Finalement, la question se pose de savoir pourquoi contester une technique qui ne présente pas de danger extraordinaire sur le plan du principe de précaution, comme dans le cas du maïs Bt? En lisant la recommandation sur le maïs MON810, on s'aperçoit que les association écologistes en veulent surtout à la culture intensive du maïs. Ainsi dans l'explication de vote commune aux Amis de la Terre, Greenpeace, etc, on lit que la monoculture du maïs est la source du problème.

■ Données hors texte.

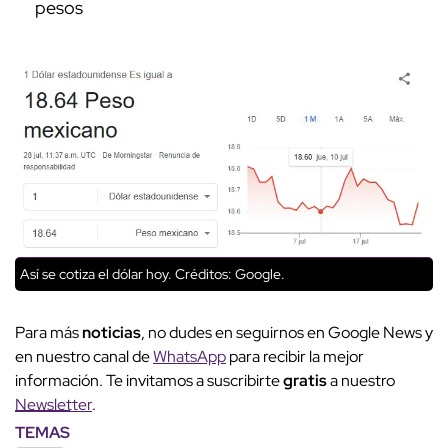
pesos
Así se cotiza el dólar hoy.
Créditos: Google.
Para más
noticias
, no dudes en seguirnos en Google News y
en nuestro canal de
WhatsApp
para recibir la mejor
información. Te invitamos a suscribirte
gratis
a nuestro
Newsletter
.
TEMAS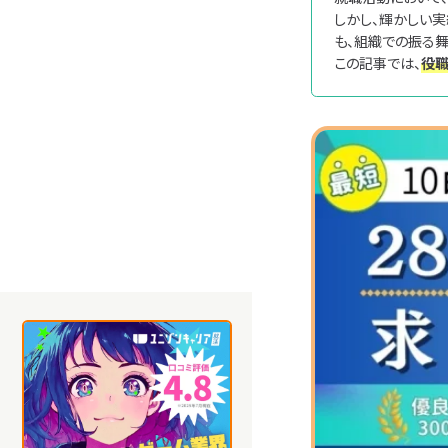
しかし、輝かしい
も、組織での振る
この記事では、
役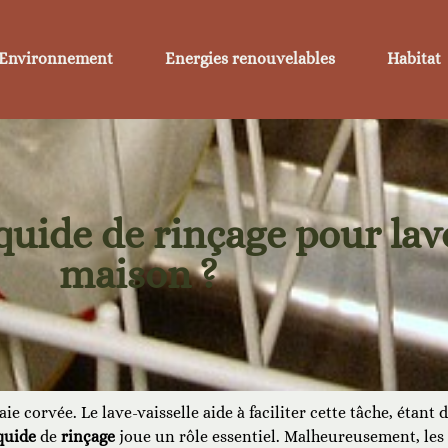
Environnement
Energies renouvelables
Habitat
ide de rinçage pour lave-
maison ?
e corvée. Le lave-vaisselle aide à faciliter cette tâche, étant
quide
de
rinçage
joue un rôle essentiel. Malheureusement, les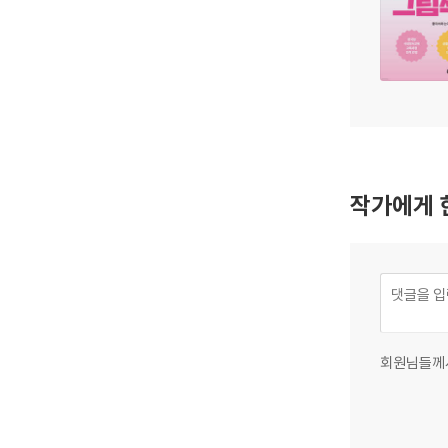
작가에게 
회원님들께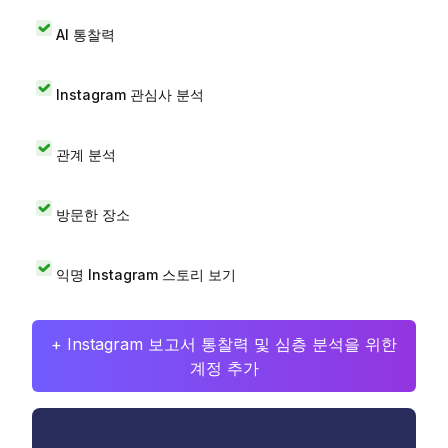
AI 통찰력
Instagram 관심사 분석
관계 분석
방문한 장소
익명 Instagram 스토리 보기
+ Instagram 보고서 통찰력 및 심층 분석을 위한
계정 추가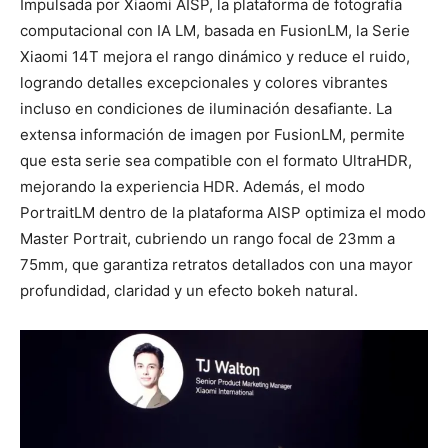
Impulsada por Xiaomi AISP, la plataforma de fotografía
computacional con IA LM, basada en FusionLM, la Serie
Xiaomi 14T mejora el rango dinámico y reduce el ruido,
logrando detalles excepcionales y colores vibrantes
incluso en condiciones de iluminación desafiante. La
extensa información de imagen por FusionLM, permite
que esta serie sea compatible con el formato UltraHDR,
mejorando la experiencia HDR. Además, el modo
PortraitLM dentro de la plataforma AISP optimiza el modo
Master Portrait, cubriendo un rango focal de 23mm a
75mm, que garantiza retratos detallados con una mayor
profundidad, claridad y un efecto bokeh natural.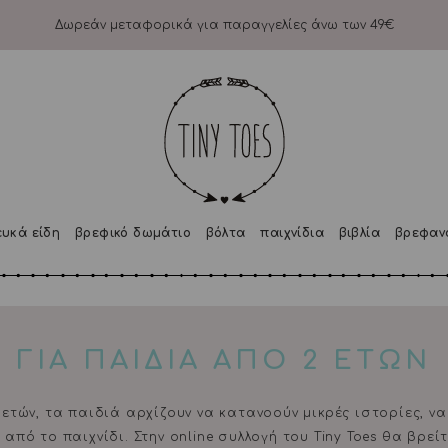
Δωρεάν μεταφορικά για παραγγελίες άνω των 49€
ευκά είδη
βρεφικό δωμάτιο
βόλτα
παιχνίδια
βιβλία
βρεφαν
ΓΙΑ ΠΑΙΔΙΑ ΑΠΟ 2 ΕΤΩΝ
 ετών, τα παιδιά αρχίζουν να κατανοούν μικρές ιστορίες, 
από το παιχνίδι. Στην online συλλογή του Tiny Toes θα βρεί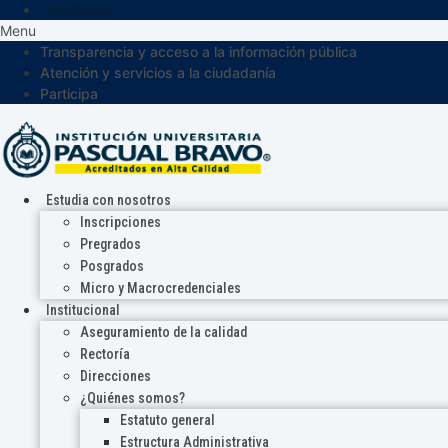
Participa
Menu
Transparencia y acceso a la información pública
Atención y servicios a la ciudadanía
Participa
Estudia con nosotros
Inscripciones
Pregrados
Posgrados
Micro y Macrocredenciales
Institucional
Aseguramiento de la calidad
Rectoría
Direcciones
¿Quiénes somos?
Estatuto general
Estructura Administrativa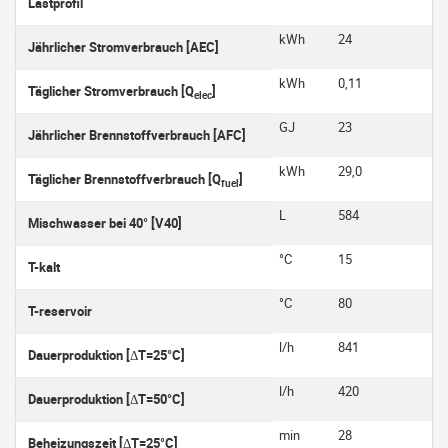
Lastprofil
kWh
24
Jährlicher Stromverbrauch [AEC]
kWh
0,11
Täglicher Stromverbrauch [Q
]
elec
GJ
23
Jährlicher Brennstoffverbrauch [AFC]
kWh
29,0
Täglicher Brennstoffverbrauch [Q
]
fuel
L
584
Mischwasser bei 40° [V40]
°C
15
T-kalt
°C
80
T-reservoir
l/h
841
Dauerproduktion [ΔT=25°C]
l/h
420
Dauerproduktion [ΔT=50°C]
min
28
Beheizungszeit [ΔT=25°C]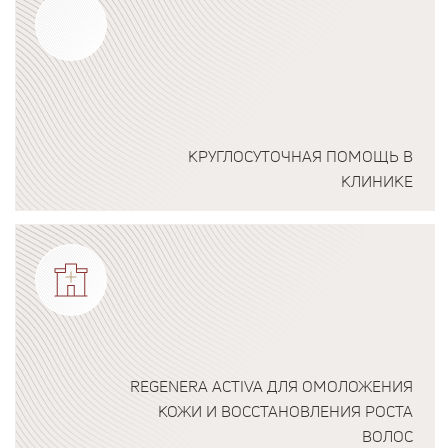
КРУГЛОСУТОЧНАЯ ПОМОЩЬ В
КЛИНИКЕ
Подробнее о программе
REGENERA ACTIVA ДЛЯ ОМОЛОЖЕНИЯ
КОЖИ И ВОССТАНОВЛЕНИЯ РОСТА
ВОЛОС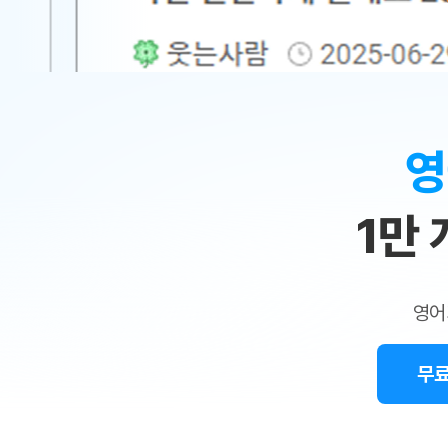
무료수업 시스템
수업대본서비스
얼굴철판딕
북미강사
필리핀강사
시니어과정
MSET 스
민
무료수업 시스템
수업대본서비스
얼굴철판딕
북미강사
북미강사
시니어과정
MSET 스
1:1
부가서비스
딕테이션해
북미강사
벼락치기 특별
MSET 스
열공 게시판
맞
딕테이션해
북미강사
벼락치기 특별
[프리미엄]영어첨삭 이용권
딕테이션해
북미강사
벼락치기 특별
춤
스마트 첨삭
새글
[프리미엄]영어첨삭 이용권
영
딕테이션해
스마트 첨삭
[프리미엄]영어첨삭 이용권
수
딕테이션해
스마트 첨삭
새글
스마트 첨삭 이용권
딕테이션해
1만
업
스마트 첨삭
스마트 첨삭 이용권
딕테이션해
스마트 첨삭
민
스마트 첨삭 이용권
딕테이션해
스마트 첨삭
민트해VOCA 이용권
트
딕테이션해
스마트 첨삭
새글
영어
민트해VOCA 이용권
수업대본서
영
스마트 첨삭
민트해VOCA 이용권
수업대본서
스마트 첨삭
새글
민트도서관 플러스 이용권
무료
어
수업대본서
스마트 첨삭
민트도서관 플러스 이용권
수업대본서
[질문]문법/해석/표현
민트도서관 플러스 이용권
수업대본서
단체문의
단체문의
단체문의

La raison apparaît ainsi clairement: il s'agit surtout de s'opposer à la société actuelle qui repose en grande part sur la capacité de l'agriculture industrielle à nourrir de très nombreuses personnes avec le travail d'un petit nombre. Comme il s'agit d'une évolution provoquée par la technique et les forces de l'économie, raisons qui ne suffisent pas à interdire ces pratiques, il faut trouver une autre raison qui permet l'interdiction, ce qu'offrent le principe de précaution et les allégations de dangers pour la santé.

Sur ce sujet, on peut aussi lire Le principe de précaution et la controverse OGM d'Olivier Godard qui donne de nombreux détails (en 60 pages), sur le principe de précaution en général et sur les péripéties liées au maïs MON810 en particulier.

edit 13/10/2012: correction des fautes d'orthographe les plus criantes, ajout du lien vers le compte-rendu de l'OPECST.